(Material provided Opens)

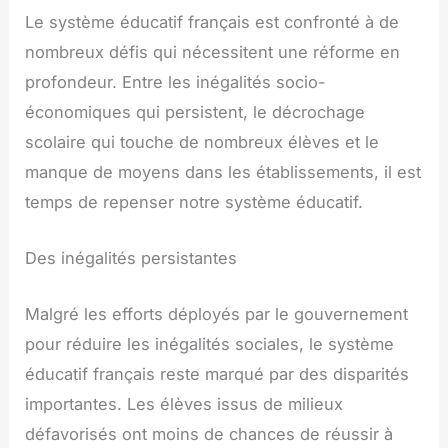
Le système éducatif français est confronté à de
nombreux défis qui nécessitent une réforme en
profondeur. Entre les inégalités socio-
économiques qui persistent, le décrochage
scolaire qui touche de nombreux élèves et le
manque de moyens dans les établissements, il est
temps de repenser notre système éducatif.
Des inégalités persistantes
Malgré les efforts déployés par le gouvernement
pour réduire les inégalités sociales, le système
éducatif français reste marqué par des disparités
importantes. Les élèves issus de milieux
défavorisés ont moins de chances de réussir à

(Material provided Closes)

### Problem to work on
Whatever lies between the line containing "économiques qui persistent, le décrochage" and the final line above, both included, must be returned exactly.

### Task answer
économiques qui persistent, le décrochage
scolaire qui touche de nombreux élèves et le
manque de moyens dans les établissements, il est
temps de repenser notre système éducatif.
Des inégalités persistantes
Malgré les efforts déployés par le gouvernement
pour réduire les inégalités sociales, le système
éducatif français reste marqué par des disparités
importantes. Les élèves issus de milieux
défavorisés ont moins de chances de réussir à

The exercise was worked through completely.